For the rest of us with logical, cognitive thought processes, let me share with you some of the key points of the rationale' behind the Jan. 25 settlement. HHSE attorneys (Parker and Hankin) provided a cost estimate of how much it would take to "continue" fighting the case if the judge ruled in Hannover's favor, and thus agreed to set aside the default (and "start" the lengthy litigation process). With significant funding ventures in motion for "Mother Goose" and other corporate activities, the idea of trying to operate under the shadow of the uncertainty of this case appeared detrimental to the company's progress. With bigger titles in the pipeline, Hannover is now facing opportunities to consumate stronger distribution partnerships. Having a big, ugly lawsuit lingering on-and-on could have jeopardized these activities. Conversely, the company could have spent hundreds-of-thousands of dollars in costly Federal Court litigation, and still risk the possibility of ultimately losing the case. So we settled with Bedrock. The terms of the settlement were found to be mutually beneficial, and these will be disclosed to the required levels in the Company's year-end filings.

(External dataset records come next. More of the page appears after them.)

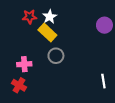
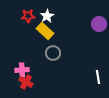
pink cross: (24, 64) -> (22, 70), moved
red cross: (19, 85) -> (26, 82), moved

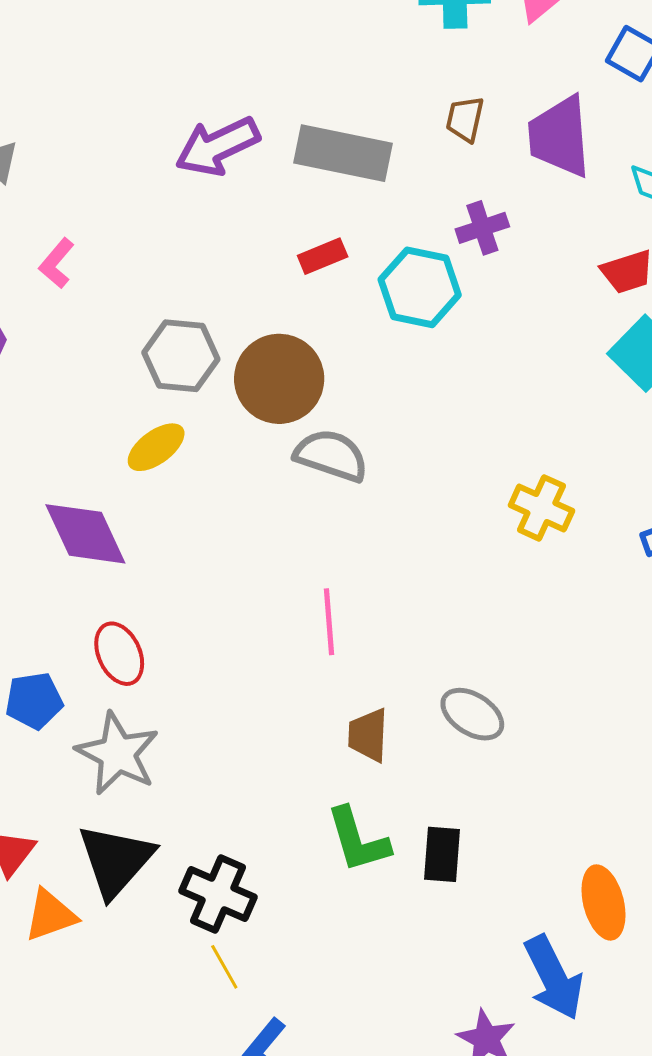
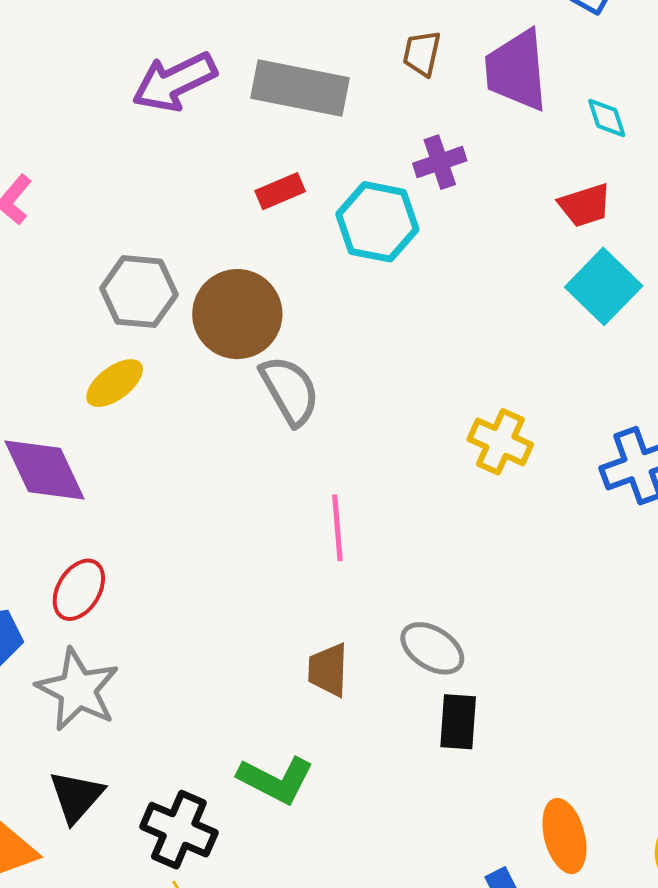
gray semicircle: (331, 455) -> (290, 390), turned 42
pink line: (329, 622) -> (337, 528), moved
red ellipse: (119, 654) -> (79, 590), turned 56
green L-shape: (358, 840) -> (276, 780), moved, turned -46
black rectangle: (442, 854) -> (458, 722), moved
black triangle: (116, 860) -> (76, 797), size x0.7

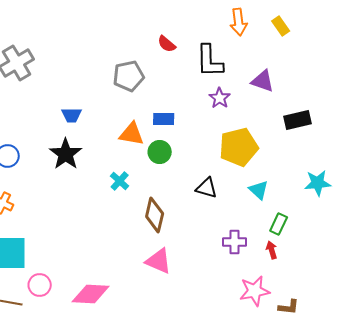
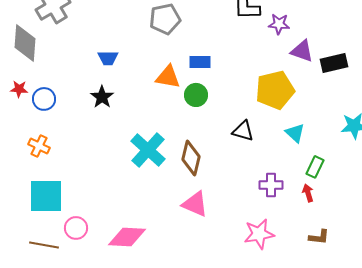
purple triangle: (263, 81) -> (302, 51), moved
purple star: (220, 98) -> (279, 24), moved, turned -30
black star: (66, 154) -> (102, 97), size x0.7
cyan cross: (120, 181) -> (148, 150), moved, size x1.8
pink star: (255, 291) -> (259, 234), moved
brown L-shape: (289, 307) -> (319, 237), moved

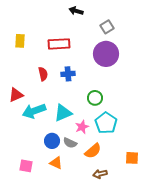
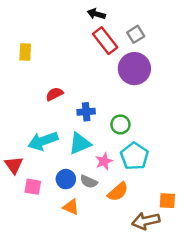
red rectangle: (59, 44) -> (105, 41), moved, turned 55
red semicircle: (43, 74) -> (54, 94), turned -104
blue cross: (68, 74) -> (86, 112), moved
red triangle: (16, 95) -> (14, 165), moved, turned -42
pink square: (26, 166) -> (33, 187), moved
brown arrow: (100, 174) -> (146, 221), moved, size x1.5

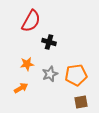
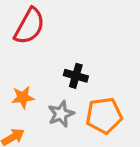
black cross: (49, 42) -> (76, 76), moved

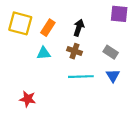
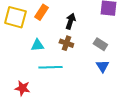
orange rectangle: (48, 28) -> (41, 12), moved
cyan line: (81, 77) -> (50, 67), moved

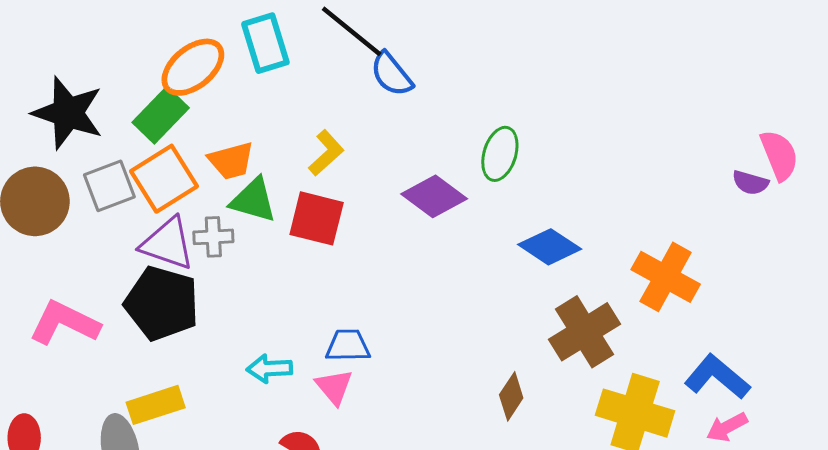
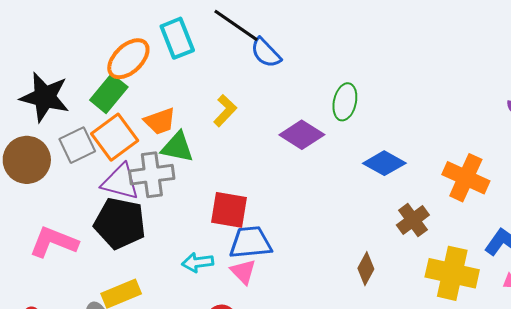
red square: (317, 218) -> (229, 210), moved
gray cross: (213, 237) -> (152, 175), size x1.6
brown cross: (585, 332) -> (413, 220), size x0.7
blue trapezoid: (348, 346) -> (250, 242), size x1.4

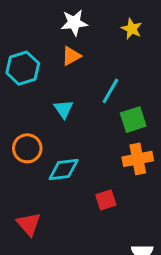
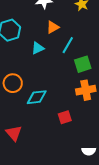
orange triangle: (71, 56) -> (53, 27), moved
cyan triangle: (64, 109) -> (38, 48), moved, turned 40

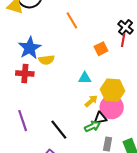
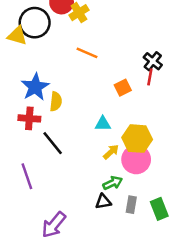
orange line: (72, 20) -> (87, 53), turned -36
yellow semicircle: (46, 60) -> (56, 101), turned -77
black triangle: (100, 118) -> (103, 202), moved
black line: (59, 130) -> (53, 143), moved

The structure of the settlement (and term pay out) reduces the obligation to a manageable, monthly line-item, and not some big, scary beast of a material threat.
Would we have preferred that no litigation had ever occured and that no payments were ever to be made to Bedrock? Of course. But that didn't happen, so we managed the circumstances in the manner that we felt was in the best interests of the company and our shareholders. We believe we achieved the best possible outcome.
Will we ever do another financing deal that's structured like the Bedrock venture was? Hell no! But we will live and learn, and survive to fight another day. The company is making money every month from our direct-to-video titles, and taking conservative (non-recourse financing) steps to move into an exciting arena of higher-profile titles. Our core business is solid enough that we can navigate through issues that for non-revenue producing entities, would be challenging. The Hannover House corporate goals for 2013 and 2014 include smarter deal making, and a conservative control on financing resources. Under this mandate, the debt load that has impeded our growth these past two years can become a historic footnote as we grow the company into a bright and sunny new chapter.